Levantó los ojos del plato y miró a su alrededor. La sala
era amplia, con grandes ventanales por los que entraba la luz del mundo. Pero
allí no había mundo. El tintineo de los platos del resto de comensales que
compartían su mesa le sacó de su abstracción. Los miró. Eran tres viejos
lacrimosos de moco colgandero y mano temblorosa. ¿Yo también soy así!, se dijo
en un tono entre interrogativo y afirmativo. ¿Desde cuándo?
Llegaron a su memoria pinceladas de vida, instantes
redivivos que ya sólo eran puntos difusos en el alma.
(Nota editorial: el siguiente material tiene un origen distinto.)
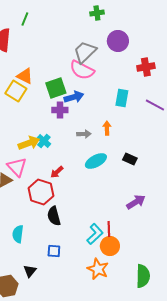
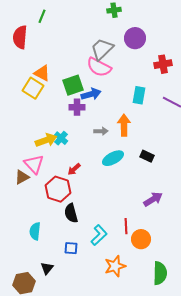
orange arrow: (107, 128) -> (124, 125), size x1.5
cyan L-shape: (95, 234) -> (99, 235), moved
orange circle: (110, 246) -> (141, 239), moved
orange star: (98, 269) -> (115, 266), turned 30

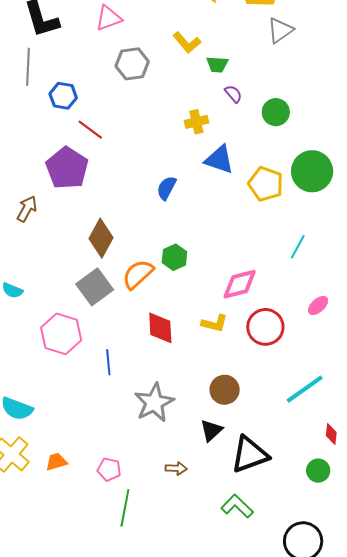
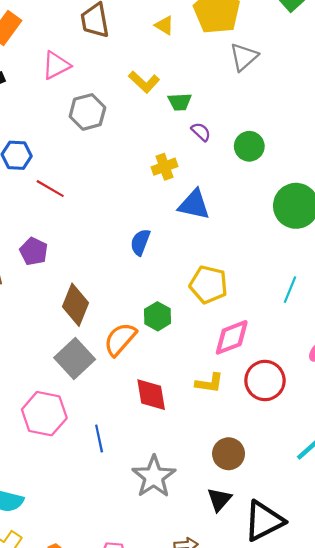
purple pentagon: (67, 168) -> (34, 251), moved, size x0.6
yellow pentagon: (266, 184) -> (209, 285), moved

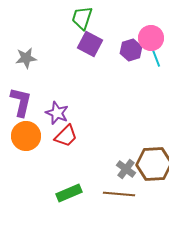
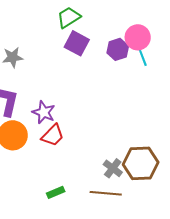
green trapezoid: (82, 18) -> (69, 17), turned 40
green rectangle: (69, 193) -> (56, 192), size x0.7

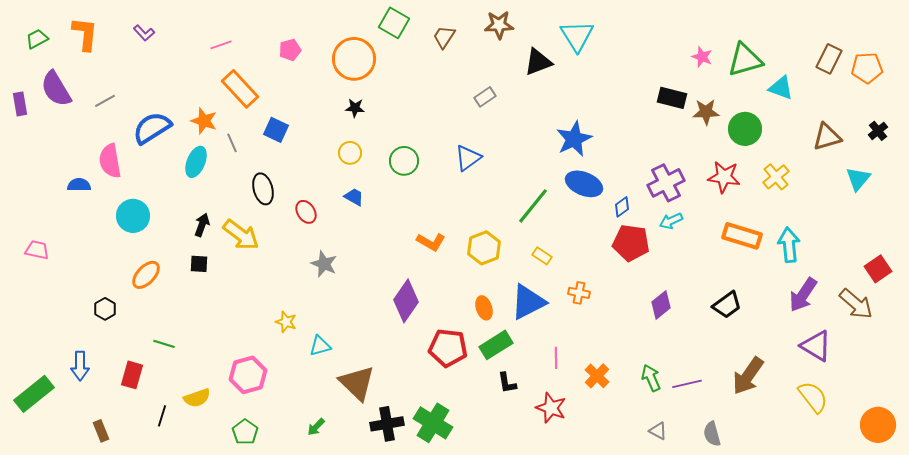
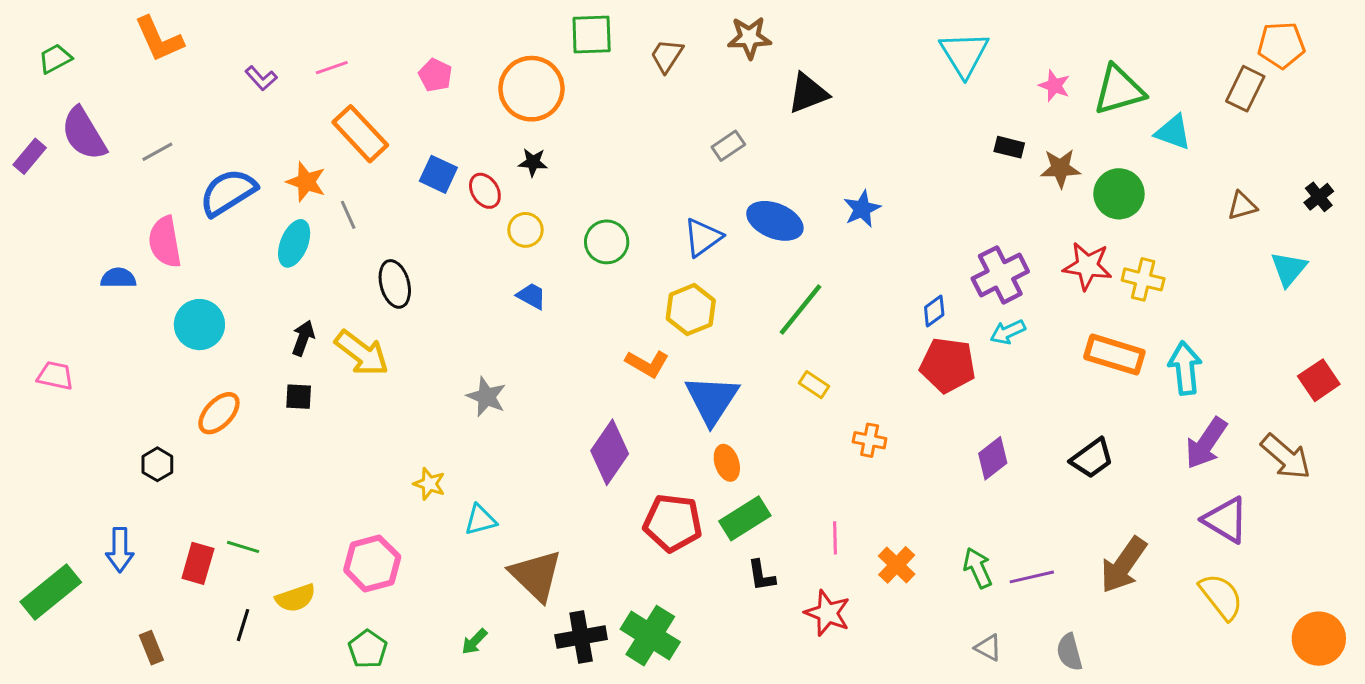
green square: (394, 23) -> (592, 35), turned -32
purple L-shape: (144, 33) -> (261, 78), moved
orange L-shape: (85, 34) -> (159, 39), moved, turned 150
cyan triangle: (577, 36) -> (964, 54), moved
pink pentagon: (290, 50) -> (435, 75), turned -30
orange pentagon: (867, 68) -> (1281, 45), moved
black rectangle: (672, 98) -> (1009, 147), size x0.7
purple rectangle: (20, 104) -> (30, 156), turned 50
blue square: (276, 130) -> (438, 174), moved
brown triangle: (827, 137) -> (1242, 206), size x0.7
blue star: (574, 139) -> (862, 209), size x0.7
yellow cross: (776, 177) -> (1143, 279), moved, turned -36
blue ellipse: (584, 184) -> (775, 221), moved
red ellipse: (306, 212) -> (485, 191), moved
yellow hexagon: (484, 248) -> (691, 310), moved
red square: (878, 269) -> (1319, 380), moved
blue triangle: (528, 302) -> (712, 400), moved, turned -30
green line: (164, 344) -> (243, 547), moved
Tanta vida. Tantos vanos
esfuerzos para salir a flote, tantos sueños… Tan altos… Parece que fue ayer, se
repetía en una letanía inconsistente…
Llegaron con el postre. No se comía mal, después de todo. Y
la moza era guapa, de ampulosas caderas y macizas columnas, que eso le
parecieron más que piernas, las piernas
de la moza. ¡Cómo le habían gustado las mujeres! ¡Y me gustan qué coño! Parecía contestarle a
esa con ciencia que ya admitía derrotas. Su derrota.
Pero aquello era todo. Detrás de la ventana se oían risas de
niños, advertencias de madres, algarabía de voces que un instante rompieron su
silencio. Volvió a los comensales- ninguno parecía interesado en el mundo
exterior, sólo en su postre que hoy, no sabía por qué celebración, era todo un
dispendio.
Padre, le había dicho el hijo en un tono de voz casi
miedoso: Mañana vamos a ir a la Residencia de Ancianos de las monjitas para ver
si tienen una plaza libre. Ya sabe usted lo que lo queremos, pero mi mujer no
está muy católica como sabe usted y los niños duermen los tres en una sola habitación. Y ya los oye discutir…
Le sonaron a excusas, a vacuas excusas salidas del
egoísmo de unos hijos que ya no
recordaban que todos fueron uno. Pero no dijo nada. Se tragó su tristeza como
si se hubiera bebido uno de aquellos tercios de cerveza que saciaban su sed en la taberna después de un soleado día de
esfuerzo sobre un tejado.
Y aquí estaba. Intentando entender que el mundo ya no
contaba con él; que a lo mejor el egoísta no era su hijo; que la vida era
difícil para todos y que había soluciones tan drásticas como inevitables.
Por el comedor comenzó a desfilar un ejército de inválidos, de tullidos, de menesterosos. De un manotazo, borró una lágrima que pugnaba por rodar por su curtido rostro, por su cuarteado rostro de anciano que pensaba que en su mundo, había habido un cataclismo.